Rob, I don't really have anything to add except, assuming that is the P5K that came from me, I've never had an unexplained reboot on it. It's was never used in a dedicated folding PC, but it has been folding - CPU, as well as a testbed for GPU's - it's had a pair of GTX295's, a 9800GX2 and 8800GTS at the same time, as well as 8800GS. It's run for weeks at a time without any issues. Prior to that it had 3 months continuous uptime as a Linux router without a reboot. Not that me saying any of that helps and I don't really have any suggestions.
I assume you've run StressCPU2 and the latest nVidia GPU mem checker? How much juice is you're machine sucking from the wall, and what is the PSU rated at? Lastly, make sure no-ones accessing you're lovely GPU-ladden machine and trying to play games on it - causes mine to crash every time!!
That's a good call actually Doc. I have had problems with VNC being insecure before, so what network monitoring utility (if any) Do you use on the machine?
Clive - This machine is locking up not rebooting mate - I cant see it being the board but it is running an overclock, I am going to set bios to defaults tomorrow and run the E8400 @ stock speed and see what happens, saying that though ive stressed the crap out of it with Prime 95 and then tried IntelBurnTest which made it go nearly 10 degrees hotter than Prime 95 but it still passed after letting it run for a few hours. This machine has an Hi-Power 800watt PSU in but its only running 2 x 9800 GT cards so not exactly pushing it.

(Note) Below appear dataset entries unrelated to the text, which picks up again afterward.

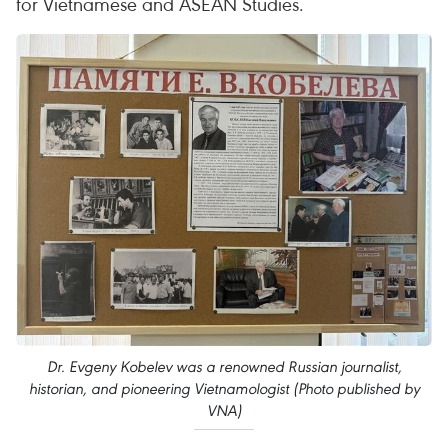
for Vietnamese and ASEAN Studies.
Dr. Evgeny Kobelev was a renowned Russian journalist,
historian, and pioneering Vietnamologist (Photo published by
VNA)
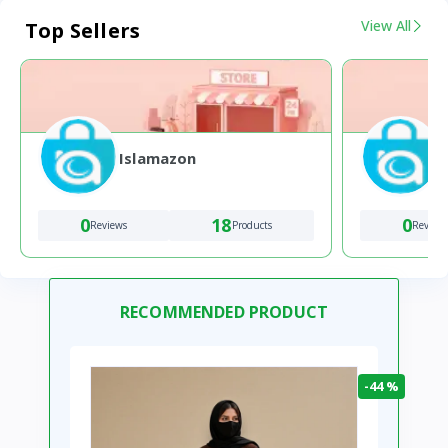
View All
Top Sellers
Islamazon
0
18
0
Reviews
Products
Review
RECOMMENDED PRODUCT
-44 %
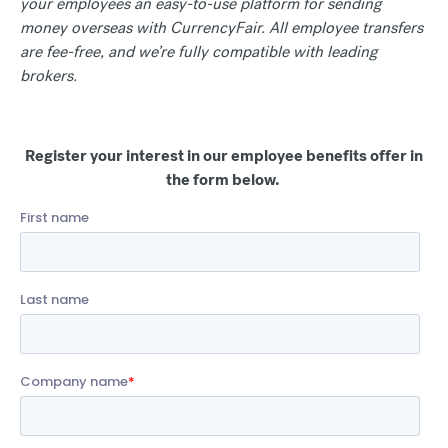
your employees an easy-to-use platform for sending
money overseas with CurrencyFair. All employee transfers
are fee-free, and we’re fully compatible with leading
brokers.
Register your interest in our employee benefits offer in
the form below.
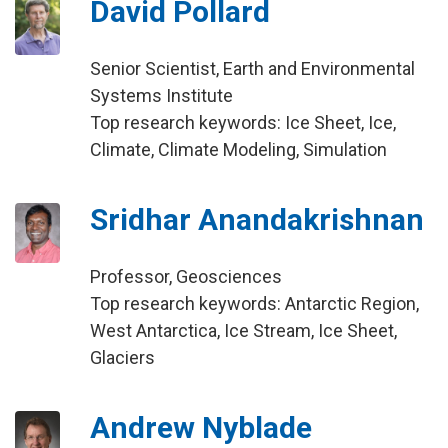
David Pollard
Senior Scientist, Earth and Environmental
Systems Institute
Top research keywords: Ice Sheet, Ice,
Climate, Climate Modeling, Simulation
Sridhar Anandakrishnan
Professor, Geosciences
Top research keywords: Antarctic Region,
West Antarctica, Ice Stream, Ice Sheet,
Glaciers
Andrew Nyblade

My main rig has a 1250w Coolermaster PSU which has 6 x 28amp 12v rails so running 3 x GX2's still isnt pushing it as hard as it could handle, could add a 4th GX2 as well I'm using dameware mini-remote control to get remotely onto the boxes and ive wondered if that could be responsible but im not connected at 2/3/4am when they crash/reboot!
Never tried StressCPU2 but ive read everywhere IntelBurnTest is one if not the most harsh on CPU's? Ive ran the Nvidia Memtest proggy on the 2 9800GT's in the other machine for a few hours and no errors have been detected although ive not ran the memtest on any of the GX2 graphics cards yet....

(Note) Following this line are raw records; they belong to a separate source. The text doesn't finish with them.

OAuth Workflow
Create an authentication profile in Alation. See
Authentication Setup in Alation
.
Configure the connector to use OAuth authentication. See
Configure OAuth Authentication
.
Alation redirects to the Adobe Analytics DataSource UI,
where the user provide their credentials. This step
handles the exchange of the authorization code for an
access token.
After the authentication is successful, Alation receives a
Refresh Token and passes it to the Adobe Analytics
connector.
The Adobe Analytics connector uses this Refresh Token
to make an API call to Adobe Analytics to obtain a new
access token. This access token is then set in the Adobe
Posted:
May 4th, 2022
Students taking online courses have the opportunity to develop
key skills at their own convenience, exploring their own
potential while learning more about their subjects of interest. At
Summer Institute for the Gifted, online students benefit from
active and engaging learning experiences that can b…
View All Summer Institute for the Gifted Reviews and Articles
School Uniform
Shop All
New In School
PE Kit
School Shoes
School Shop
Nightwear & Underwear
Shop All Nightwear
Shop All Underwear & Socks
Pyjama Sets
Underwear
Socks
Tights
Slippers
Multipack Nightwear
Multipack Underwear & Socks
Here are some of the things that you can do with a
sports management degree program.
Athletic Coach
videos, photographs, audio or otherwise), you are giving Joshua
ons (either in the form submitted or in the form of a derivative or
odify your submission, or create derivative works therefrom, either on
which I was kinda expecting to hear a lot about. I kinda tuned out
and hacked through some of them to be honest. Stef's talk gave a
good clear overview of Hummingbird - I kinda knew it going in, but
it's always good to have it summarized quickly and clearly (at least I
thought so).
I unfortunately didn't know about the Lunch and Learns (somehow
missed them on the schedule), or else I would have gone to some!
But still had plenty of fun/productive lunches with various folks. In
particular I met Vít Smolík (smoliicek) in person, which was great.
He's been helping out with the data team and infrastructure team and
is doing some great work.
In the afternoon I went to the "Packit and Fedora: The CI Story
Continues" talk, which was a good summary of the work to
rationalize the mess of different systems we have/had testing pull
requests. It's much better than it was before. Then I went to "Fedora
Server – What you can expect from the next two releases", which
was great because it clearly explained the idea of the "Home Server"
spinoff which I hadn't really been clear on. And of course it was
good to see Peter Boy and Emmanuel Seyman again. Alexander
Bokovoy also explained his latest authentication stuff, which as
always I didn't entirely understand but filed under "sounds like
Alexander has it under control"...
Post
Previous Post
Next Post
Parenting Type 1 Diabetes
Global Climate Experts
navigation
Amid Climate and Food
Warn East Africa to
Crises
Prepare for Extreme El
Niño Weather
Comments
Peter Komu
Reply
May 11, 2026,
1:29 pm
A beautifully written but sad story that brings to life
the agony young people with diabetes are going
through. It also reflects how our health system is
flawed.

Sorry, got it into my head that it was randomly rebooting. Not that it makes a lot of difference. As you say, take everything back to stock, kill the overclocks for the moment and see how you go from there.

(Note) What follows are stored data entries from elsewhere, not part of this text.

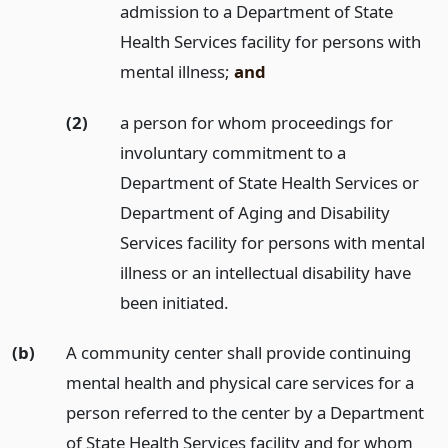
admission to a Department of State
Health Services facility for persons with
mental illness;
and
(2)
a person for whom proceedings for
involuntary commitment to a
Department of State Health Services or
Department of Aging and Disability
Services facility for persons with mental
illness or an intellectual disability have
been initiated.
(b)
A community center shall provide continuing
mental health and physical care services for a
person referred to the center by a Department
of State Health Services facility and for whom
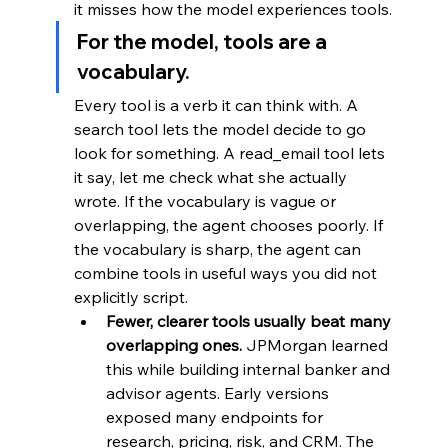
it misses how the model experiences tools.
For the model, tools are a 
vocabulary. 
Every tool is a verb it can think with. A 
search tool lets the model decide to go 
look for something. A read_email tool lets 
it say, let me check what she actually 
wrote. If the vocabulary is vague or 
overlapping, the agent chooses poorly. If 
the vocabulary is sharp, the agent can 
combine tools in useful ways you did not 
explicitly script.
Fewer, clearer tools usually beat many 
overlapping ones.
 JPMorgan learned 
this while building internal banker and 
advisor agents. Early versions 
exposed many endpoints for 
research, pricing, risk, and CRM. The 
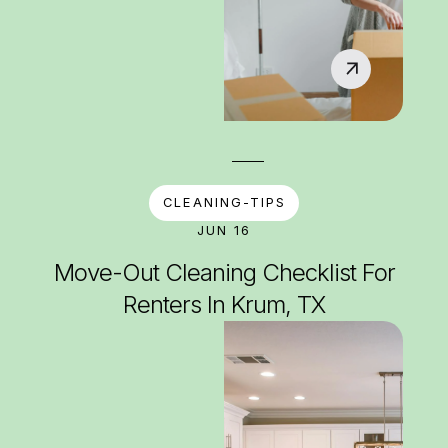
CLEANING-TIPS
JUN 16
Move-Out Cleaning Checklist For
Renters In Krum, TX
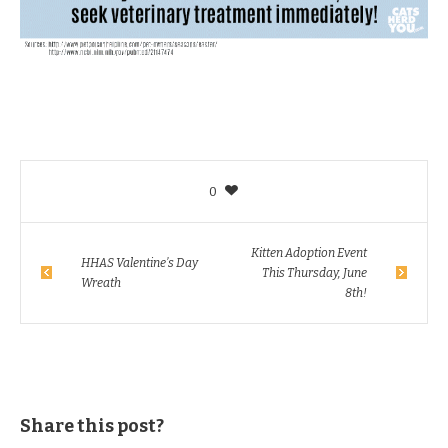
0
Kitten Adoption Event
HHAS Valentine’s Day
This Thursday, June
Wreath
8th!
Share this post?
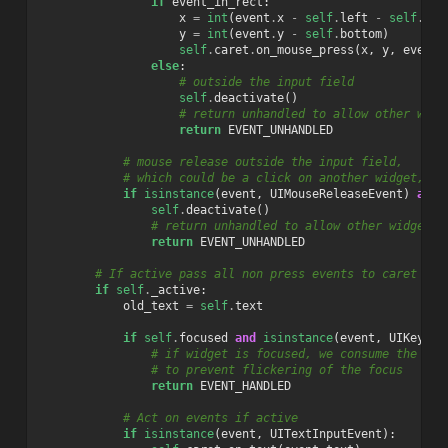
if
event_in_rect
:
x
=
int
(
event
.
x
-
self
.
left
-
self
.
LAY
y
=
int
(
event
.
y
-
self
.
bottom
)
self
.
caret
.
on_mouse_press
(
x
,
y
,
event
.
else
:
# outside the input field
self
.
deactivate
()
# return unhandled to allow other widg
return
EVENT_UNHANDLED
# mouse release outside the input field,
# which could be a click on another widget, wh
if
isinstance
(
event
,
UIMouseReleaseEvent
)
and
self
.
deactivate
()
# return unhandled to allow other widgets 
return
EVENT_UNHANDLED
# If active pass all non press events to caret
if
self
.
_active
:
old_text
=
self
.
text
if
self
.
focused
and
isinstance
(
event
,
UIKeyEve
# if widget is focused, we consume the spa
# to prevent flickering of the focus
return
EVENT_HANDLED
# Act on events if active
if
isinstance
(
event
,
UITextInputEvent
):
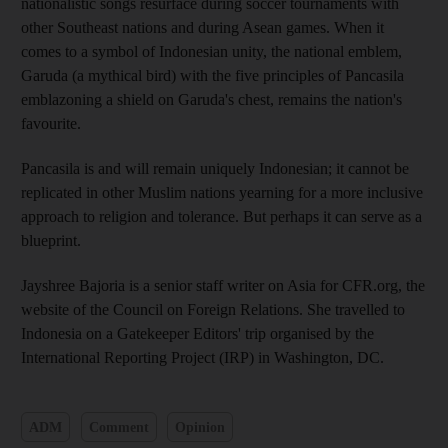
nationalistic songs resurface during soccer tournaments with
other Southeast nations and during Asean games. When it
comes to a symbol of Indonesian unity, the national emblem,
Garuda (a mythical bird) with the five principles of Pancasila
emblazoning a shield on Garuda's chest, remains the nation's
favourite.
Pancasila is and will remain uniquely Indonesian; it cannot be
replicated in other Muslim nations yearning for a more inclusive
approach to religion and tolerance. But perhaps it can serve as a
blueprint.
Jayshree Bajoria is a senior staff writer on Asia for CFR.org, the
website of the Council on Foreign Relations. She travelled to
Indonesia on a Gatekeeper Editors' trip organised by the
International Reporting Project (IRP) in Washington, DC.
ADM
Comment
Opinion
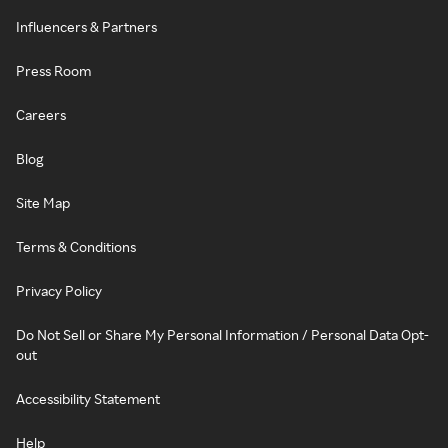
Influencers & Partners
Press Room
Careers
Blog
Site Map
Terms & Conditions
Privacy Policy
Do Not Sell or Share My Personal Information / Personal Data Opt-
out
Accessibility Statement
Help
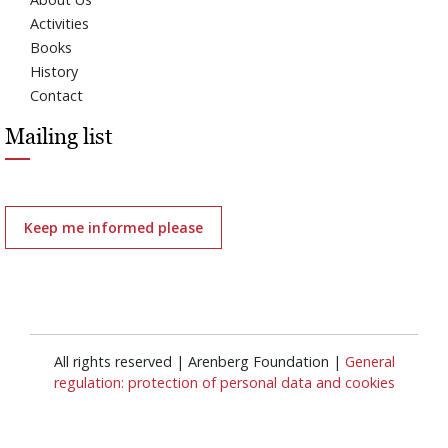
Activities
Books
History
Contact
Mailing list
Keep me informed please
All rights reserved | Arenberg Foundation |
General
regulation: protection of personal data and cookies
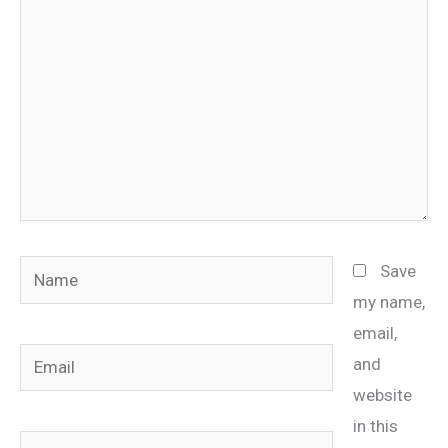
Name
Save
my name,
email,
Email
and
website
in this
Website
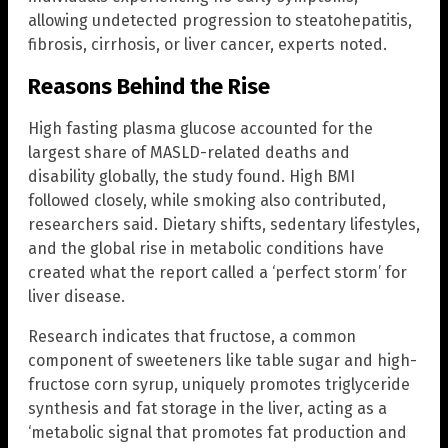
allowing undetected progression to steatohepatitis,
fibrosis, cirrhosis, or liver cancer, experts noted.
Reasons Behind the Rise
High fasting plasma glucose accounted for the
largest share of MASLD-related deaths and
disability globally, the study found. High BMI
followed closely, while smoking also contributed,
researchers said. Dietary shifts, sedentary lifestyles,
and the global rise in metabolic conditions have
created what the report called a ‘perfect storm’ for
liver disease.
Research indicates that fructose, a common
component of sweeteners like table sugar and high-
fructose corn syrup, uniquely promotes triglyceride
synthesis and fat storage in the liver, acting as a
‘metabolic signal that promotes fat production and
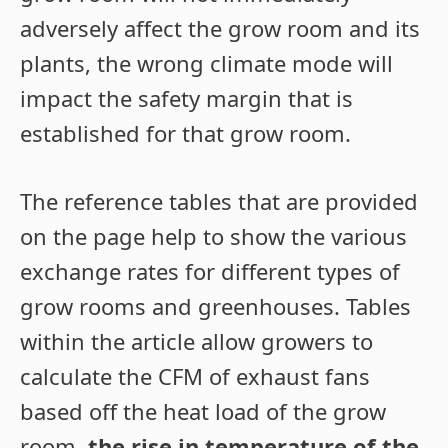
adversely affect the grow room and its
plants, the wrong climate mode will
impact the safety margin that is
established for that grow room.
The reference tables that are provided
on the page help to show the various
exchange rates for different types of
grow rooms and greenhouses. Tables
within the article allow growers to
calculate the CFM of exhaust fans
based off the heat load of the grow
room,
the rise in temperature of the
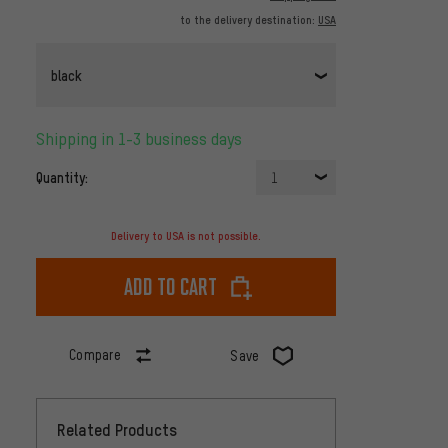
to the delivery destination:
USA
black
Shipping in 1-3 business days
Quantity:
1
Delivery to USA is not possible.
Add to cart
Compare
Save
Related Products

IntelBurnTest is positively evil! But stresscpu2 is based on Gromacs code, so you're actually comparing apples with apples. If I can 'pass' an overclock using stresscpu2 for a couple of hours, it won't have problems folding. Can't say the same about prime. I remember one instance of an overnight pass with prime - started folding the next day and got a MCE within about an hour. So I kind of trust stresscpu2 more than the other stress tests - well, at least for validating stability for folding.
Haven't read your other posts but after trying the 8400 at stock, try stressing the machine one GPU at a time? So one 9800 running at 100% load for 3/4 days? and then try the next one and then the next one and so on. Would rule out a GPU issue which in my experience is the most likely component to fail (after mobo of course).
Im HOPING that ive solved the problem on the E8400 rig, I ran IntelBurnTest for 4 hours on the overclocked 3.6ghz E8400 and it never missed a beat but I dropped it back to 3GHz anyway just to see and it still locked up in the night so not CPU related... So yesterday I ran FurMark on the 2 9800GT's for many hours and found after over 3-4 hours one of the cards would lock up with pixels all over the screen. I reset it and tried again and after the same sort of time of 3 hours + it locked again! Took that card out and put another 9800GT from another PC in and its ran happily all night and still going now so will leave it going over the weekend, if all is ok the CPU is going back to 3.6ghz on Mon Now need to do the same on the 3 x 9800GX2 rig which could take some time lol think I will let it finish the CPChimps challenge first though as we are close now. It only reboots itself every few days so not as bad at the other rig!